Glad to see you’re back from “a few weeks off” in just a day when financial matters are being questioned.

@teog, your post comes across as extremely hostile. @asmecher has taken time away from his time off to generously reply to your question.

Our code of conduct requests everyone to contribute to a positive and respectful atmosphere in this forum. Please use care and respect in the tone of your comments.

@ctgraham you know I’ve been more than positive and constructive for months. But when most important questions get ignored no matter how you rephrase them, things start to seem a little awkward.

For clarity, I have found your posts to be often insightful in identifying opportunities for improvement in UI/UX, but also often frustrated and dismissive of the developers contributing (both professionally and as volunteers) to this project. I would encourage you to express your frustration in constructive ways, especially being careful of rude jabs and snark.

The manual payments option is a carry over from OJS 2.x, where it allowed staff to note a payment on behalf of a user for subscriptions. I’m not immediately familiar with payments within OJS, but if you are not seeing a way to enter a manual payment in 3.1.2, it is likely that the implementation remains incomplete for the pay-per-view use-case.

We are a small team with limited resources trying to build and support a community around making scholarship public.
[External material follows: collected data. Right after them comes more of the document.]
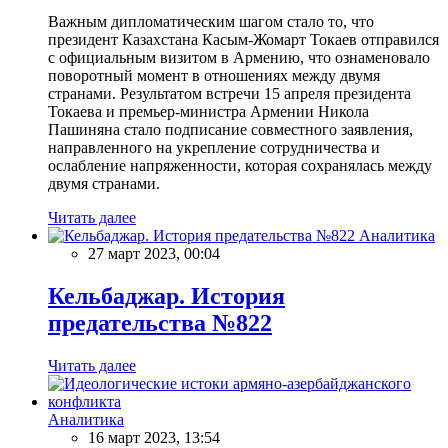
Важным дипломатическим шагом стало то, что
президент Казахстана Касым-Жомарт Токаев отправился
с официальным визитом в Армению, что ознаменовало
поворотный момент в отношениях между двумя
странами. Результатом встречи 15 апреля президента
Токаева и премьер-министра Армении Никола
Пашиняна стало подписание совместного заявления,
направленного на укрепление сотрудничества и
ослабление напряженности, которая сохранялась между
двумя странами.
Читать далее
Аналитика
27 март 2023, 00:04
Кельбаджар. История
предательства №822
Читать далее
Аналитика
16 март 2023, 13:54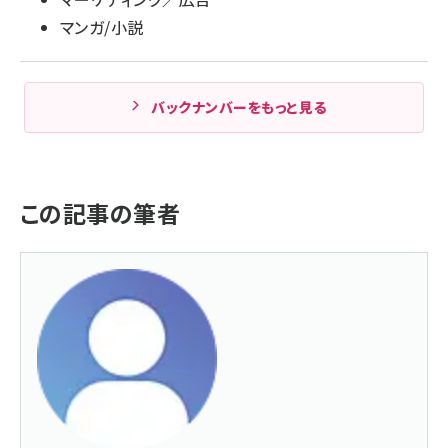
マンガ/小説
バックナンバーをもっと見る
この記事の筆者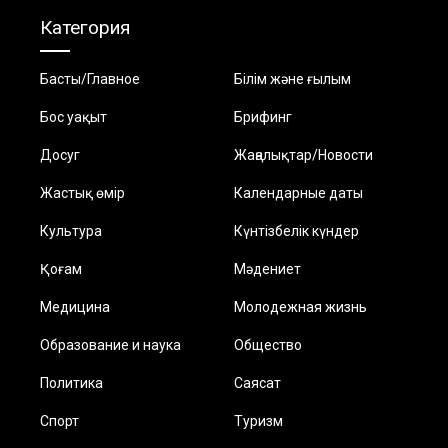
Категория
Басты/Главное
Білім және ғылым
Бос уақыт
Брифинг
Досуг
Жаңалықтар/Новости
Жастық өмір
Календарные даты
Культура
Күнтізбелік күндер
Қоғам
Мәдениет
Медицина
Молодежная жизнь
Образование и наука
Общество
Политика
Саясат
Спорт
Туризм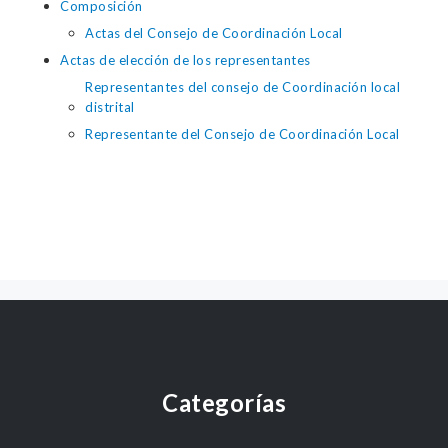
Composición
Actas del Consejo de Coordinación Local
Actas de elección de los representantes
Representantes del consejo de Coordinación local
distrital
Representante del Consejo de Coordinación Local
Categorías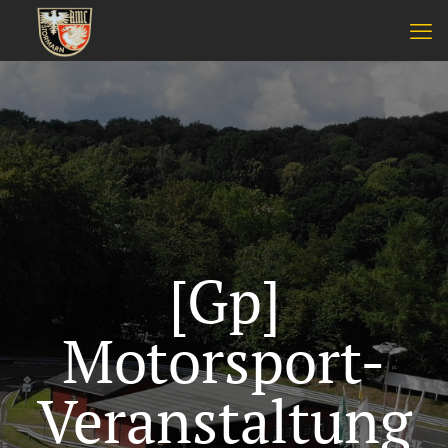
[Gp]
Motorsport-
Veranstaltung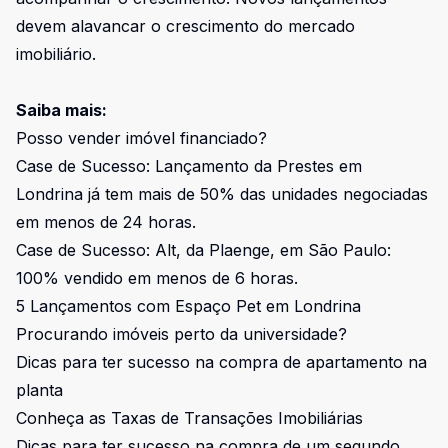
devem alavancar o crescimento do mercado
imobiliário.
Saiba mais:
Posso vender imóvel financiado?
Case de Sucesso: Lançamento da Prestes em
Londrina já tem mais de 50% das unidades negociadas
em menos de 24 horas.
Case de Sucesso: Alt, da Plaenge, em São Paulo:
100% vendido em menos de 6 horas.
5 Lançamentos com Espaço Pet em Londrina
Procurando imóveis perto da universidade?
Dicas para ter sucesso na compra de apartamento na
planta
Conheça as Taxas de Transações Imobiliárias
Dicas para ter sucesso na compra de um segundo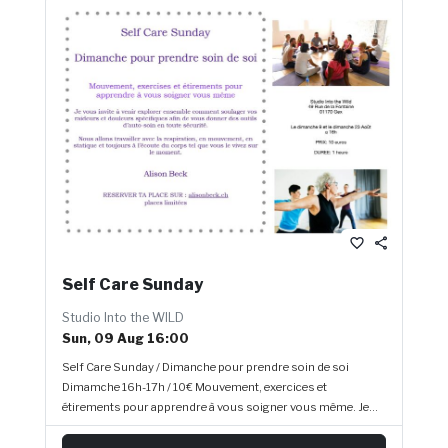
favorite_border
share
Self Care Sunday
Studio Into the WILD
Sun, 09 Aug 16:00
Self Care Sunday / Dimanche pour prendre soin de soi
Dimamche 16h-17h / 10€ Mouvement, exercices et
étirements pour apprendre à vous soigner vous même. Je
vous invite à venir explorer ensemble comment soulager vos
raideurs et douleurs spécifiques afin de vous donner des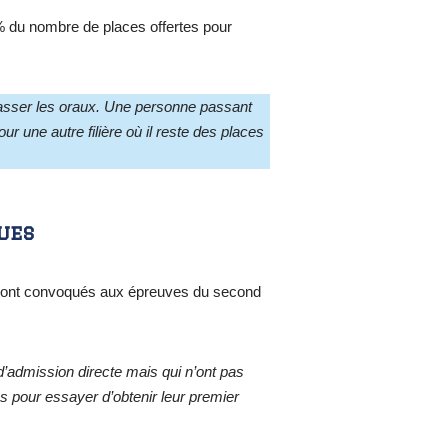
% du nombre de places offertes pour
passer les oraux. Une personne passant
r une autre filière où il reste des places
ues
sont convoqués aux épreuves du second
’admission directe mais qui n’ont pas
s pour essayer d’obtenir leur premier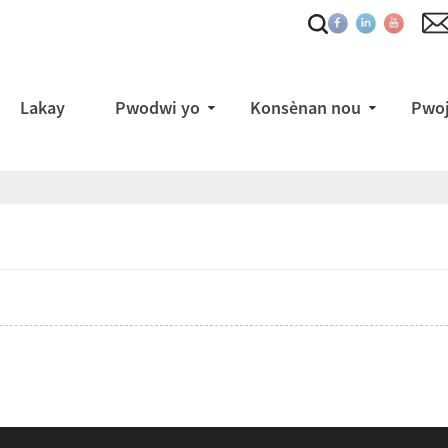
Lakay
Pwodwi yo
Konsènan nou
Pwoj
We are open to plugins supporting payment methods beyond PayPal, but realistically this is most likely to come from either an interested development partner, or from sponsored development, or from the payment vendor’s developers.

Speaking as part of the PKP Technical Committee, we aim to make the process and the platform free/libre and open. Remember, though, that there are multiple perspectives and interests here. For example, you are clearly very interested in reader payments; but this section of the code is very foreign to me, as this is not a priority for my university. Nevertheless, we’re all trying to contribute together, for the best.
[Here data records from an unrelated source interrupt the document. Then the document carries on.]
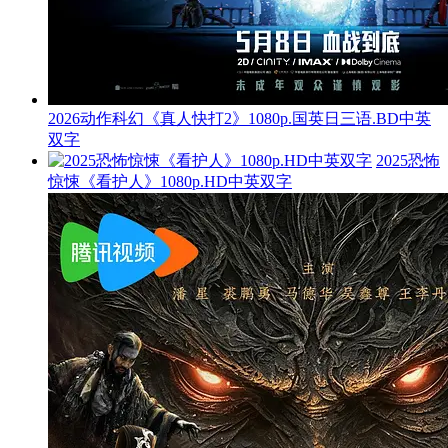
2026动作科幻《真人快打2》1080p.国英日三语.BD中英
双字
2025恐怖
惊悚《看护人》1080p.HD中英双字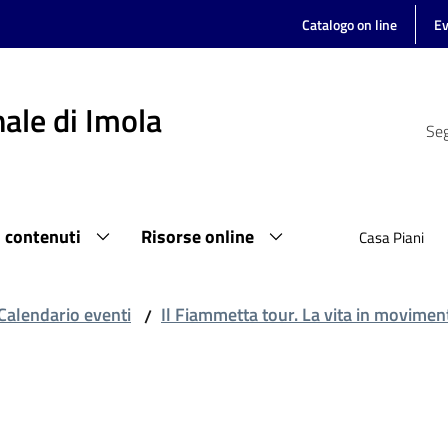
Catalogo on line
Ev
ale di Imola
Seg
i contenuti
Risorse online
Casa Piani
Calendario eventi
Il Fiammetta tour. La vita in movimento
/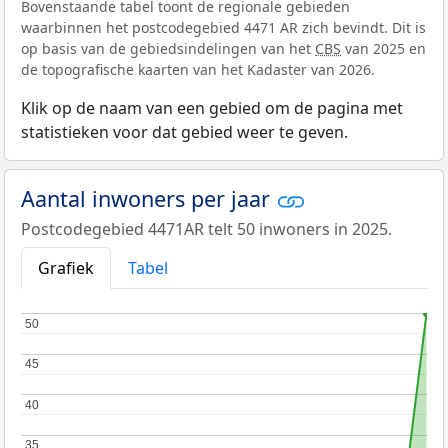
Bovenstaande tabel toont de regionale gebieden
waarbinnen het postcodegebied 4471 AR zich bevindt. Dit is
op basis van de gebiedsindelingen van het
CBS
van 2025 en
de topografische kaarten van het Kadaster van 2026.
Klik op de naam van een gebied om de pagina met
statistieken voor dat gebied weer te geven.
Aantal inwoners per jaar
Postcodegebied 4471AR telt 50 inwoners in 2025.
Grafiek
Tabel
50
50
45
45
40
40
35
35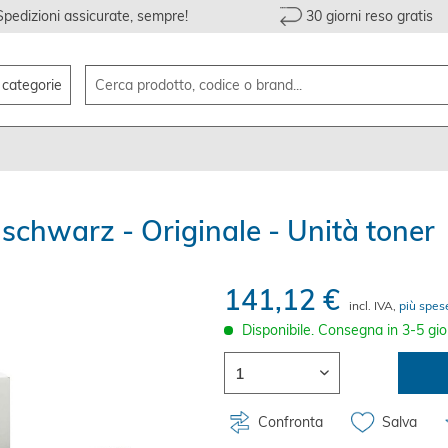
Spedizioni assicurate, sempre!
30 giorni reso gratis
e categorie
chwarz - Originale - Unità toner
141,12 €
incl. IVA,
più spes
Disponibile. Consegna in 3-5 gio
Confronta
Salva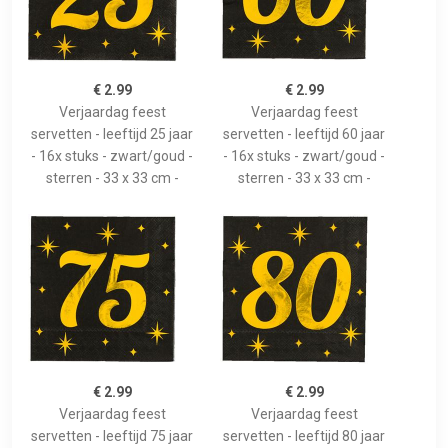
€ 2.99
€ 2.99
Verjaardag feest
Verjaardag feest
servetten - leeftijd 25 jaar
servetten - leeftijd 60 jaar
- 16x stuks - zwart/goud -
- 16x stuks - zwart/goud -
sterren - 33 x 33 cm -
sterren - 33 x 33 cm -
€ 2.99
€ 2.99
Verjaardag feest
Verjaardag feest
servetten - leeftijd 75 jaar
servetten - leeftijd 80 jaar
Me frustrated? lol Nah, I’m not the one who replies to a 2-liner with four paragraphs of text. And I’m not the one who suddenly returned from “a few weeks” off within hours after the main question was asked.
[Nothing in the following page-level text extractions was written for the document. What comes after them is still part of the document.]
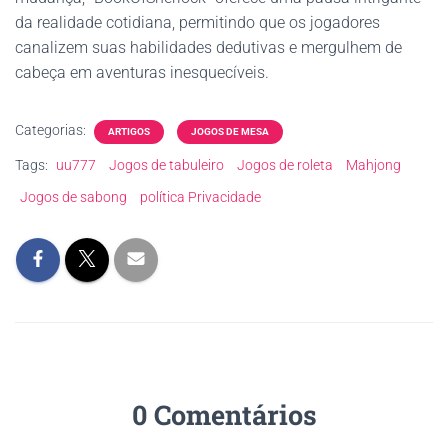
da realidade cotidiana, permitindo que os jogadores
canalizem suas habilidades dedutivas e mergulhem de
cabeça em aventuras inesquecíveis.
Categorias:
ARTIGOS
JOGOS DE MESA
Tags:
uu777
Jogos de tabuleiro
Jogos de roleta
Mahjong
Jogos de sabong
política Privacidade
0 Comentários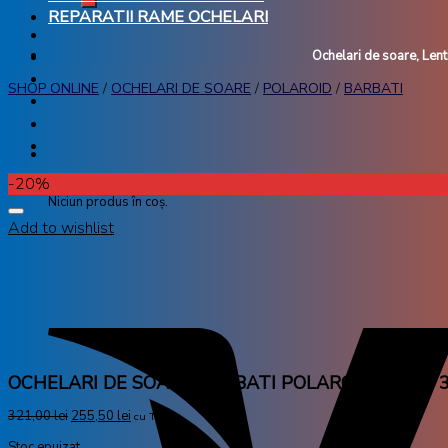
REPARATII RAME OCHELARI
Ochelari de soare, Lenti
SHOP ONLINE
/
OCHELARI DE SOARE
/
POLAROID
/
BARBATI
-20%
Niciun produs în coș.
Add to wishlist
OCHELARI DE SOARE BARBATI POLAROID17 PLD 3
321,00
lei
255,50
lei
cu TVA
Stoc epuizat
And the main question is… To recap, a wise man once said: “When in doubt, follow the money!” - so I think I’ve seen enough over the past few months to conclude that PayPal is probably behind this project, one way or another. Don’t take me wrong, it’s a nice looking project, but minus PayPal. With PayPal/lack of transparency (and you guys making sure it’s just PayPal and nothing else - not even manual payments), it’s not a project but a Trojan Horse made by PayPal Inc. to get behind the enemy lines, in what must look to PayPal as a little new business adventure. Simple as that. Real motivation usually is best hidden in plain sight.

After all, the fast-growing industry of 30,000+ academic journals is a new market that a finance business like PayPal would love to tap into. And they did, didn’t they? I mean, 2+ million articles per year times all the fees, royalties, intellectual property gray areas and so on - makes for some head-spinning amounts of cash. It’s in the tens of billions, annually. Imagine if all that spilled into PayPal’s purse, slowly but surely, under the auspices of the humanitarian, open society, equality for all (except when it comes to dough), blah blah… Not to mention 10s if not 100s of millions tahat PKP already placed into the PayPal bank accounts starting from OJS2 - was it a decade ago? All while you guys play the Oh-We’re-So-Poor-Practically-Homeless-Developers-Who-Do-This-Out-Of-Kindness-From-Our-Hearts, Mother-Theresa type of gig…

Don’t bother showing me the exit. I already requested that my account be closed.

Happy trails. Sorry you seem to be exiting on a sour note.

You, or any future readers, can “follow the money” for PKP with our public Annual Reports, available here:
https://pkp.sfu.ca/about/organization/

If PayPal is secretly funding us, they are doing a spectacular job hiding it, and we are doing a terrible job setting them up for a windfall of the scholcomm market with our commitment to reimagining scholarly publication as a cooperative and open endeavor.